Three months before her grandfather’s heart attack, the violent last gasps of spring on the scalding heels of summer, and the day she broke up with Deacon there were tornadoes, black and twisting clouds touching down all the way from Arkansas to Georgia. Civil defense sirens going off like doomsday, and she gave him the news outside the cruddy, little bar where he spent so much of his time. The place where he sat and drank himself stupid and numb so he didn’t have to face the world. All the weeks it had taken her to find the nerve, the careful, padded words, to end something that was already over; Deacon listened, and when she was finished he shrugged his bony shoulders, ran the fingers of one hand through his hair and looked up at the angry sky.
“Yeah,” he said. “Okay, whatever,” so calm, so fucking resigned, and she wanted to hit him then, all his drunkard’s bullshit and even the sleeping around on her and that was the first time she’d ever wanted to hit him.

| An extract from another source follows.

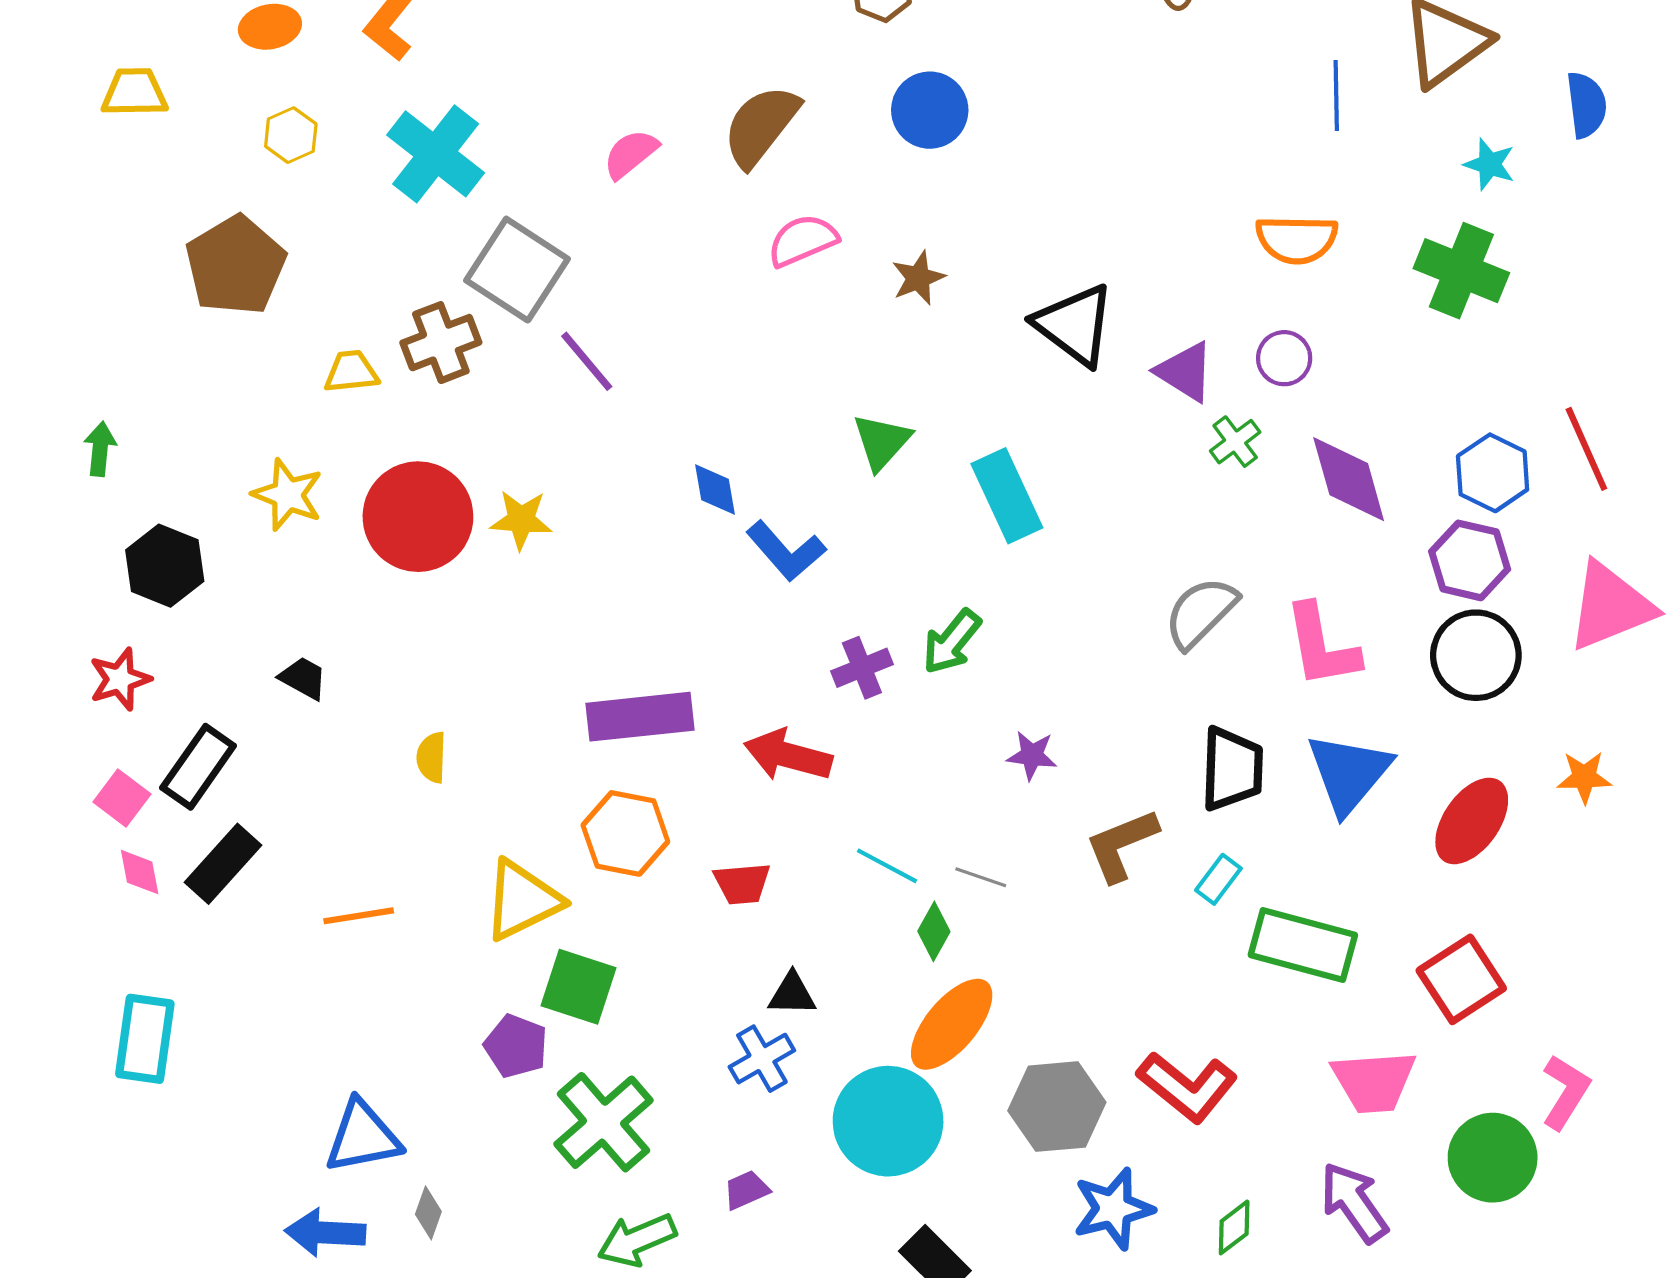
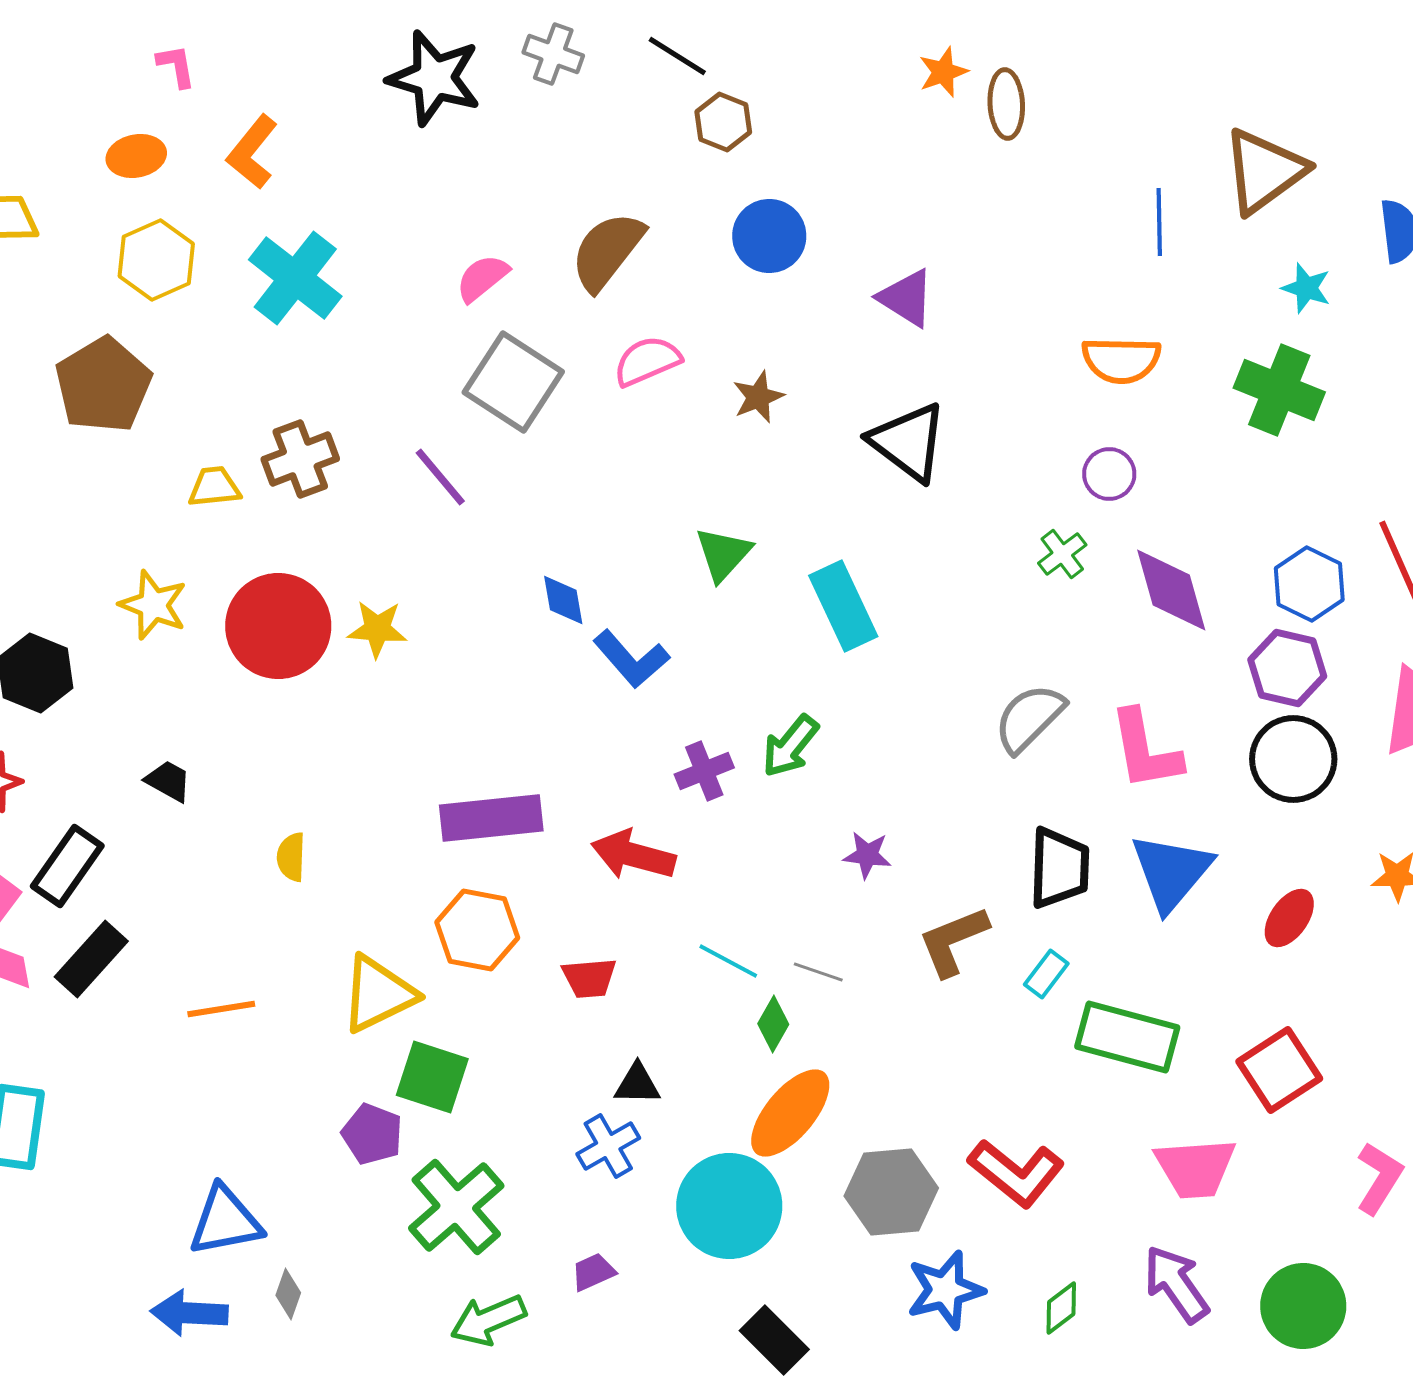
yellow hexagon: (291, 135) -> (156, 260), size x1.5
gray square: (517, 270) -> (513, 382), moved
purple triangle: (1185, 372) -> (906, 298), moved
red ellipse: (1472, 821) -> (1289, 918), size x0.7
green circle: (1493, 1158) -> (1303, 1306), moved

“Jesus, is that all you have to say to me? Three goddamn years and that’s all you can think of to say to me?” And he just smiled a little, then, stubbly bum’s smile for her, and he rubbed hard at his chin.
“What do you
want
me to say, Chance? You know I’m not going to change your mind, and I don’t feel like arguing with you right now,” and so she left him standing there, turned around and stalked quickly, determinedly, away; most of the things she’d meant to say left unspoken, the disbelief at what he’d done with Elise and the sloppy, half-assed way he’d tried to lie about it, the straw that broke the camel’s back. All the soursharp anger still bottled up hot behind her eyes, and she walked all the way home through the siren wail and thunder- and lightning-scented wind.
And hours later, almost dark and the thunderstorms had blown themselves away east, left the city wet and gray, and Chance was trying to concentrate on a stack of notes for her thesis, envelope of black-and-white photographs of the flat and dimpled skulls of primitive amphibians and fish with fingers, anything but Deacon Silvey and her screwed-up life, when the phone rang and it was Elise. A bad connection from the weather and that brittle, hesitant sound in her voice that said she’d been crying and might start again at the drop of a hat.
“It’s my fault, isn’t it?” she asked, and “No,” Chance said, trying hard to sound like she was absolutely certain she meant what she was saying.